- Born: 18 October 1927 Yixing, Jiangsu, China
- Died: 7 February 2021 (aged 93) Guangzhou, Guangdong, China
- Education: University of Nanking Peking University
- Scientific career
- Fields: Polymer physics Physical chemistry
- Workplaces: Changchun Institute of Applied Chemistry (1952-1982) Nanjing University (1983-1994) South China University of Technology (1995-retirement)
- Academic advisors: Dai Anbang [zh] Zhang Longxiang [zh]

Chinese name
- Traditional Chinese: 程鎔時
- Simplified Chinese: 程镕时

Standard Mandarin
- Hanyu Pinyin: Chéng Róngshí

= Cheng Rongshi =

Chinese physical chemist (1927–2021)

Cheng Rongshi (程镕时; 18 October 1927 – 7 February 2021) was a Chinese physical chemist and academician of the Chinese Academy of Sciences.

==Biography==
Cheng was born in Yixing, Jiangsu, on 18 October 1927. In 1945, he was admitted to the University of Nanking, where he studied chemistry under Dai Anbang. After graduating in 1949, he did his postgraduate work at Peking University.

In 1951, Cheng was dispatched to the Shanghai Institute of Physical Chemistry, Chinese Academy of Sciences.

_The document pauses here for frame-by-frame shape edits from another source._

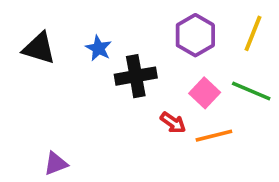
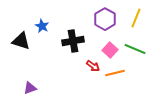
black triangle: (39, 48) -> (21, 41), moved
blue star: (99, 48) -> (42, 26), moved

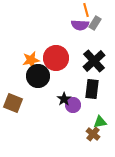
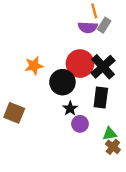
red circle: (56, 58) -> (80, 64), moved
black circle: (38, 76) -> (62, 82), moved
purple circle: (73, 105) -> (80, 124), moved
brown cross: (93, 134) -> (113, 147), moved

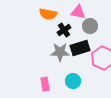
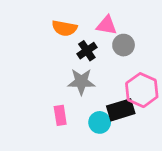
black rectangle: (80, 48) -> (121, 110), moved
pink rectangle: (45, 84) -> (60, 115), moved

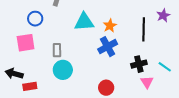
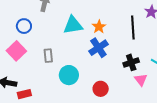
pink square: (26, 43) -> (16, 51), turned -30
cyan circle: (63, 70) -> (69, 75), moved

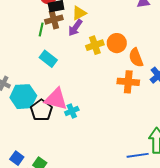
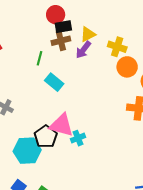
green line: (41, 29) -> (39, 58), moved
yellow cross: (95, 45) -> (117, 47), moved, turned 36
cyan hexagon: (23, 97) -> (27, 151), moved

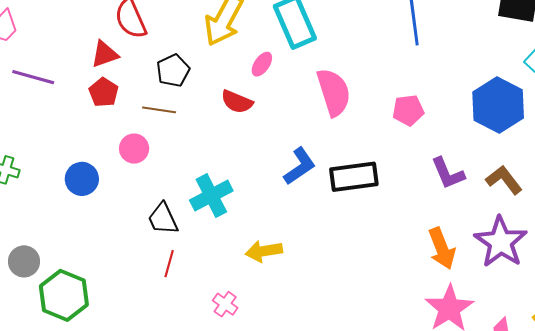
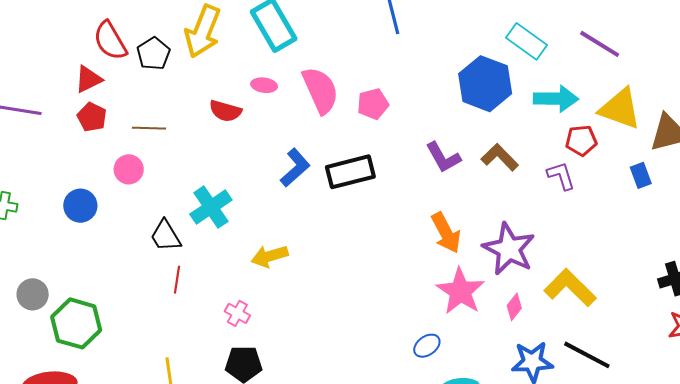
pink ellipse: (262, 64) -> (264, 85), moved, turned 70
black pentagon: (173, 70) -> (153, 54), moved
pink pentagon: (408, 110) -> (373, 104), moved
purple star: (501, 242) -> (509, 249), moved

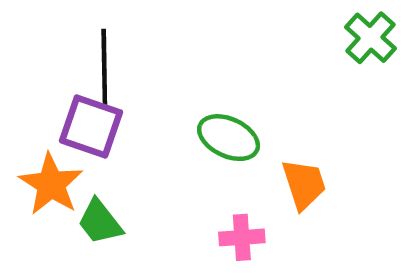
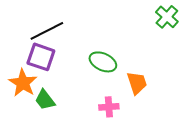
black line: (104, 69) -> (47, 31), turned 64

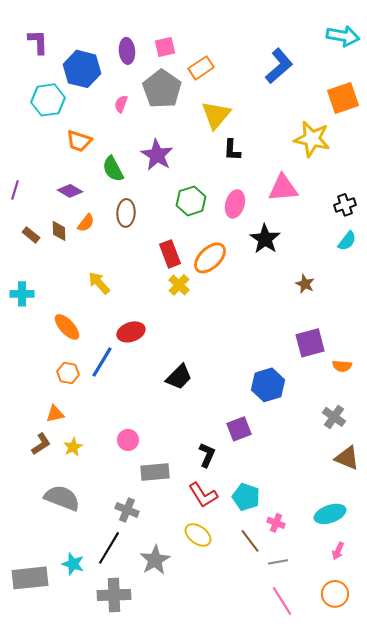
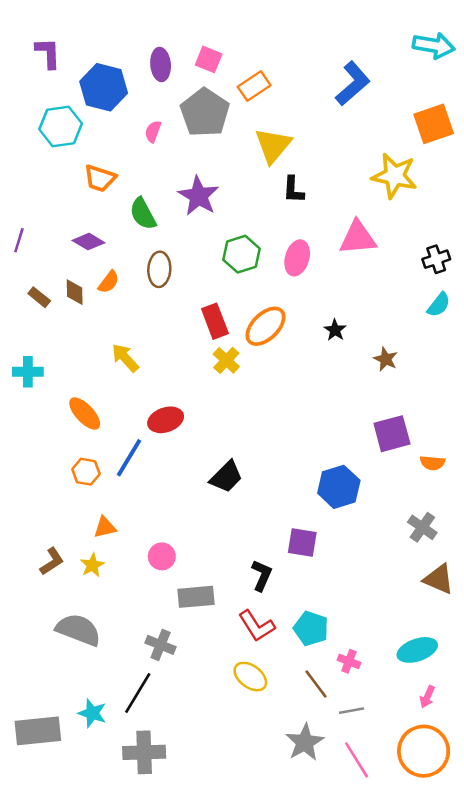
pink square: (165, 47) -> (209, 59), turned 35
black star: (265, 239) -> (335, 330), moved, size x0.6
orange triangle: (55, 414) -> (105, 527), moved
purple square: (239, 429) -> (302, 542), turned 30
gray star: (155, 560) -> (305, 742), moved
orange circle: (335, 594) -> (424, 751), size x1.5

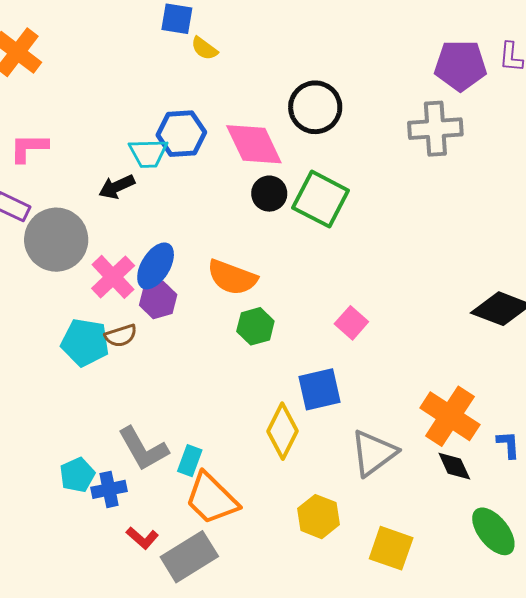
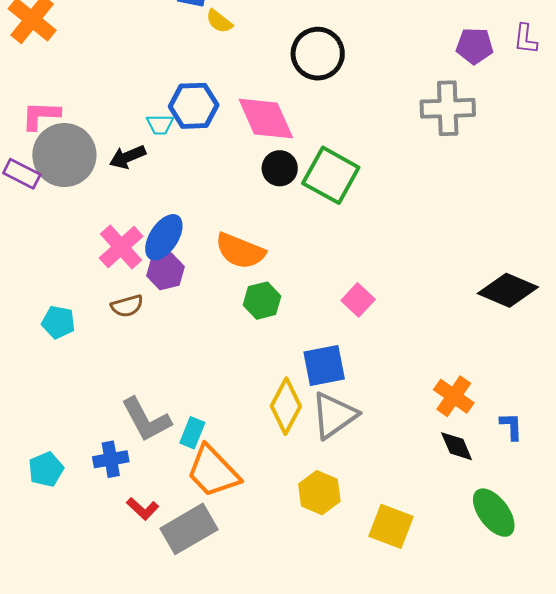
purple pentagon: (460, 65) -> (475, 46), size x0.7
black circle: (315, 107) -> (318, 54), moved
cyan trapezoid: (148, 153) -> (160, 124), size x0.7
gray circle: (56, 240) -> (64, 155), moved
cyan pentagon: (85, 342) -> (58, 322), moved, size x0.7
orange cross: (450, 416) -> (454, 396), size x0.7
gray triangle: (374, 453) -> (334, 415), moved
cyan pentagon: (77, 475) -> (46, 469), moved

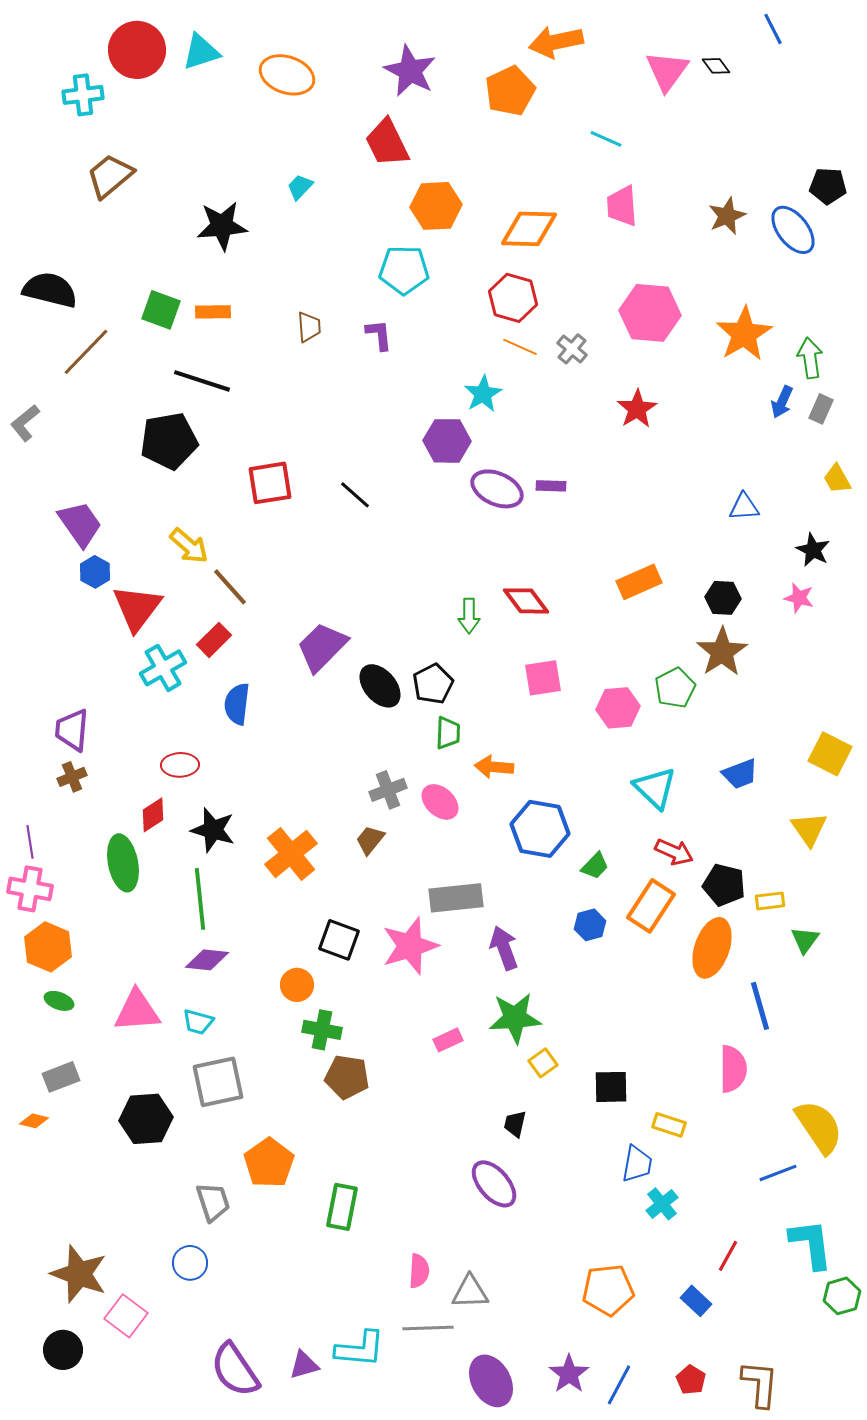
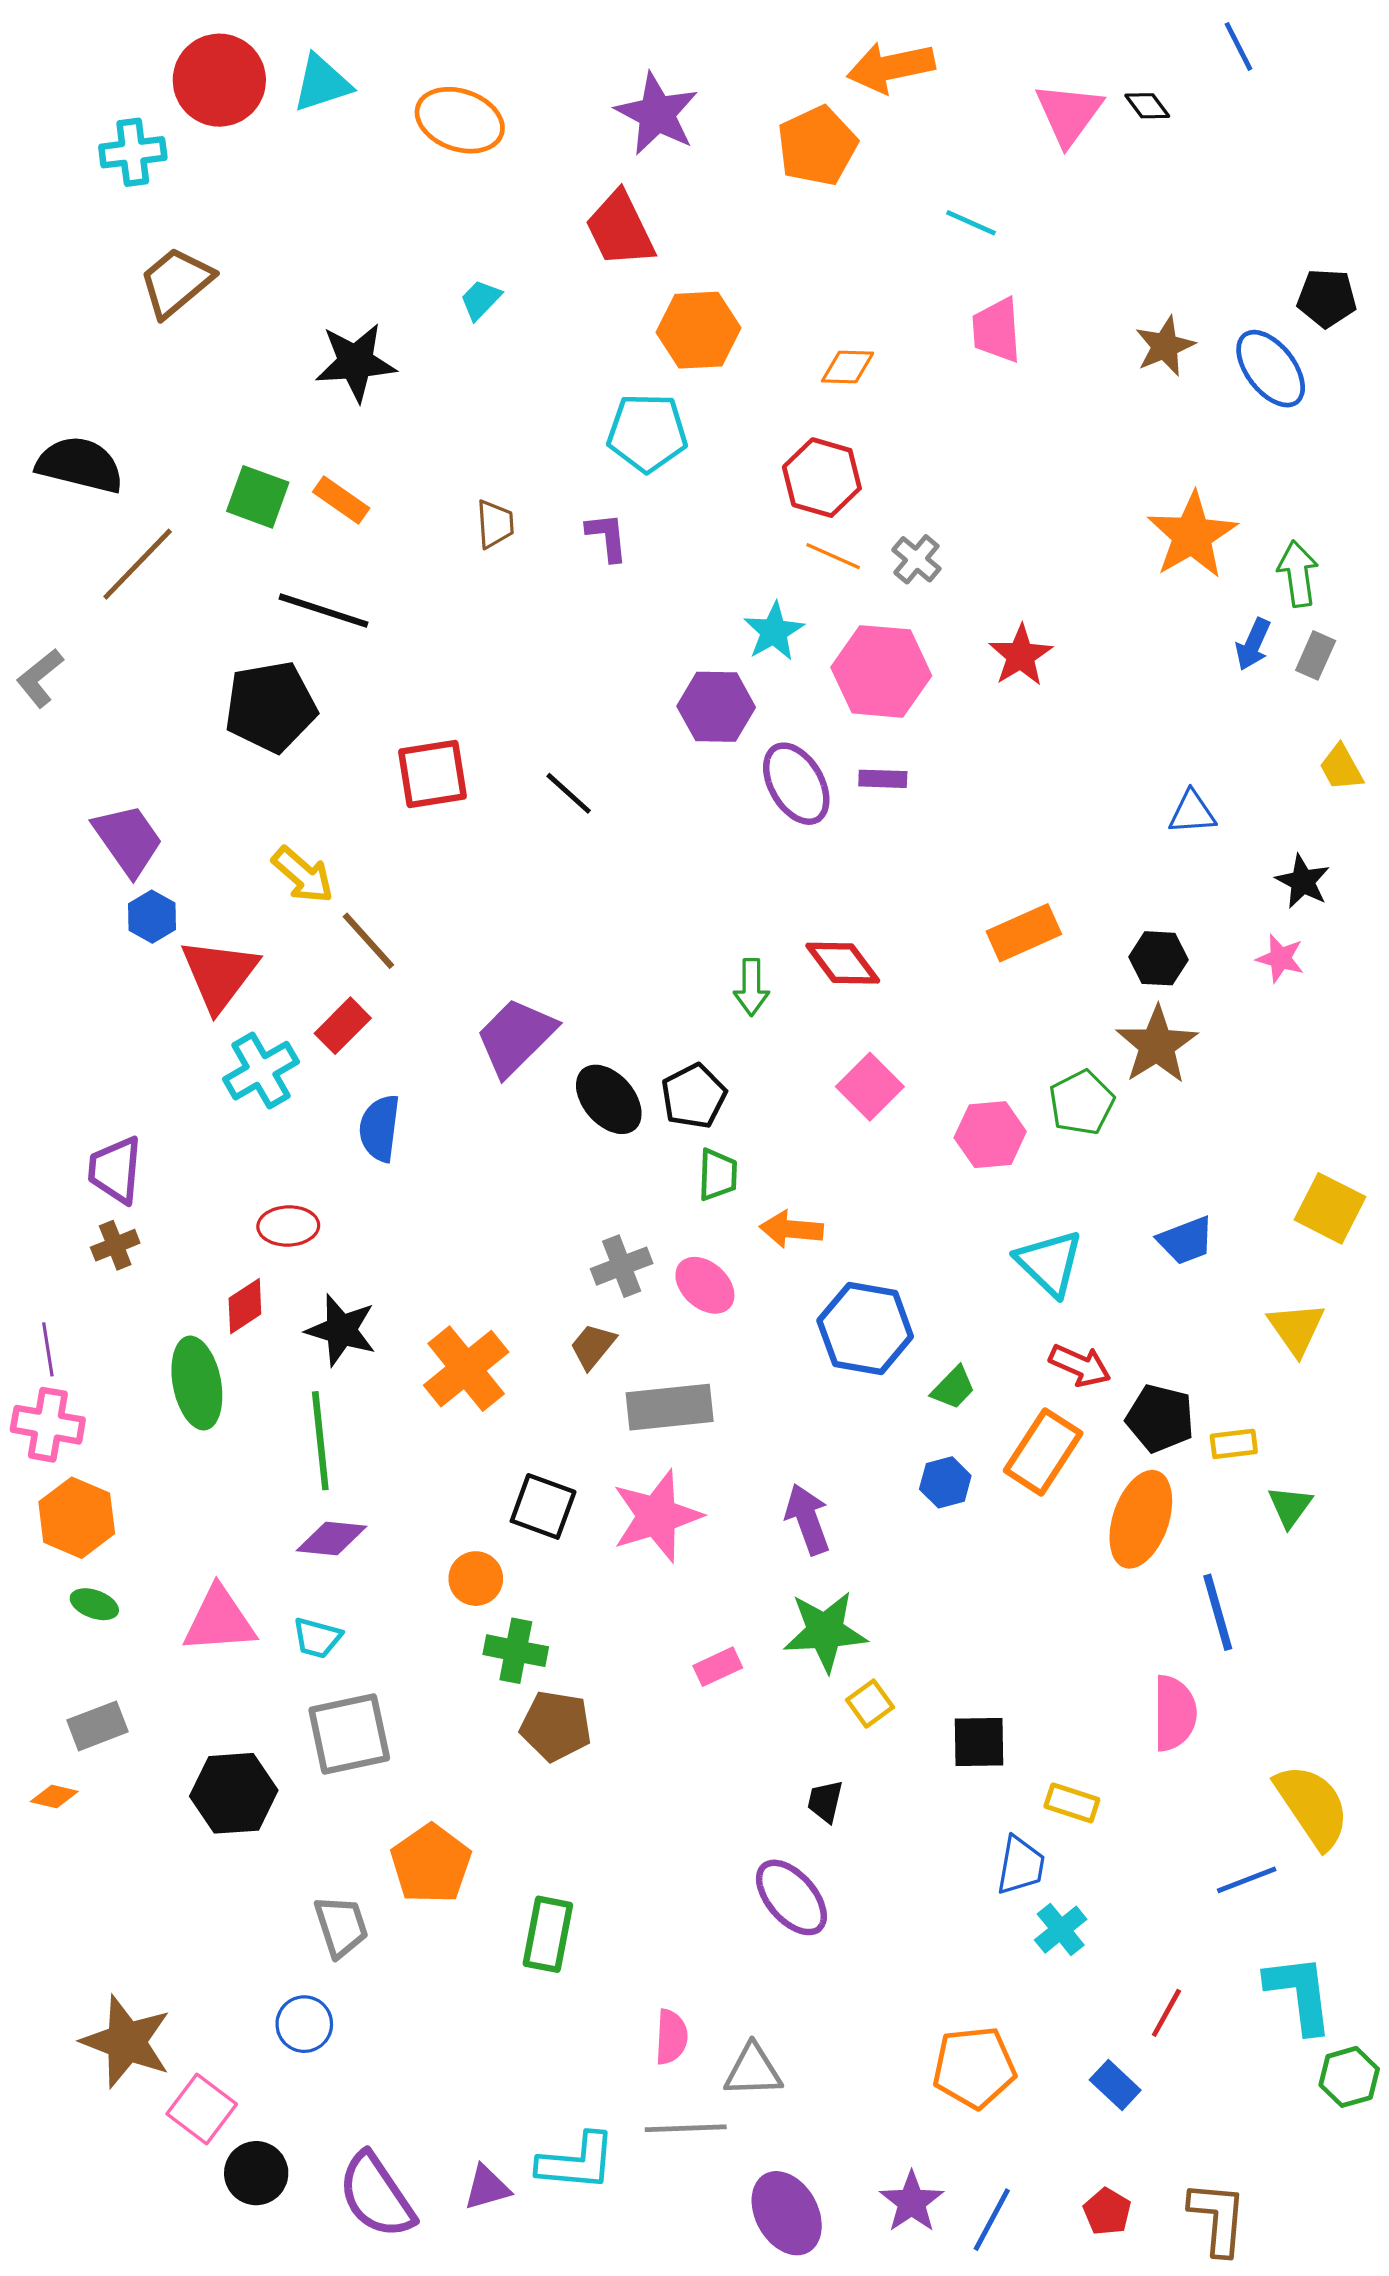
orange diamond: (529, 229) -> (848, 367), size x0.6
orange rectangle: (213, 312) -> (341, 500), turned 36
pink hexagon: (650, 313) -> (881, 671), moved
purple ellipse: (497, 489) -> (796, 784), turned 36
pink square: (543, 678) -> (870, 1087), turned -36
gray rectangle: (456, 898) -> (670, 1407), moved
black circle: (63, 1350) -> (256, 2173), moved

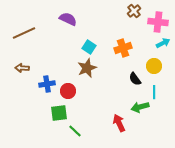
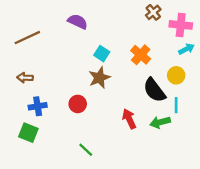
orange cross: (123, 48) -> (141, 55), turned -30
black semicircle: (135, 79) -> (154, 90), size x1.6
blue cross: (47, 84) -> (38, 106), moved
green square: (59, 113) -> (28, 133), moved, turned 30
red arrow: (119, 123) -> (129, 119), moved

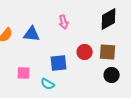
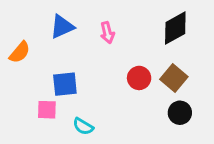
blue triangle: (32, 34) -> (62, 27), moved, turned -30
brown square: (108, 52) -> (174, 78), turned 36
blue square: (59, 63) -> (65, 84), moved

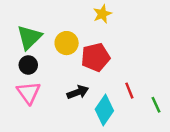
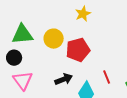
green triangle: (29, 37) -> (22, 34), turned 40
black circle: (28, 65) -> (14, 58), moved

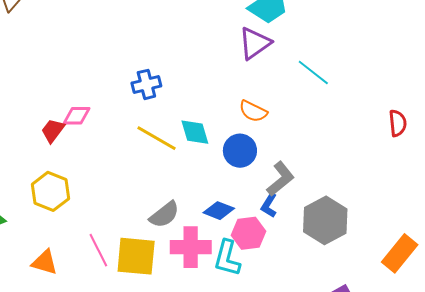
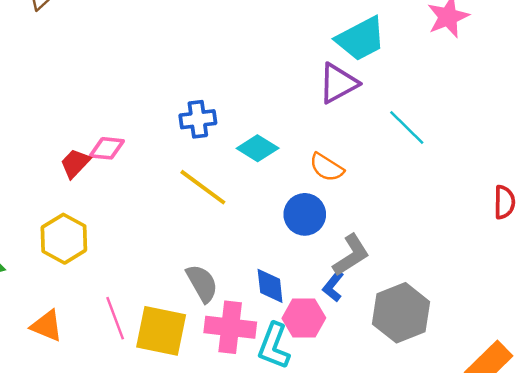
cyan diamond: (195, 132) -> (258, 148), moved, turned -48
blue diamond: (219, 211) -> (270, 286), turned 56
gray semicircle: (164, 215) -> (202, 283), turned -88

That same year, he moved to Changchun and worked at Changchun Institute of Applied Chemistry. In 1983, he joined the faculty of Nanjing University. In 1995, he became a professor and director of Macromolecule Research Institute of South China University of Technology.

On 7 February 2021, he died of illness in Guangzhou, Guangdong, aged 93.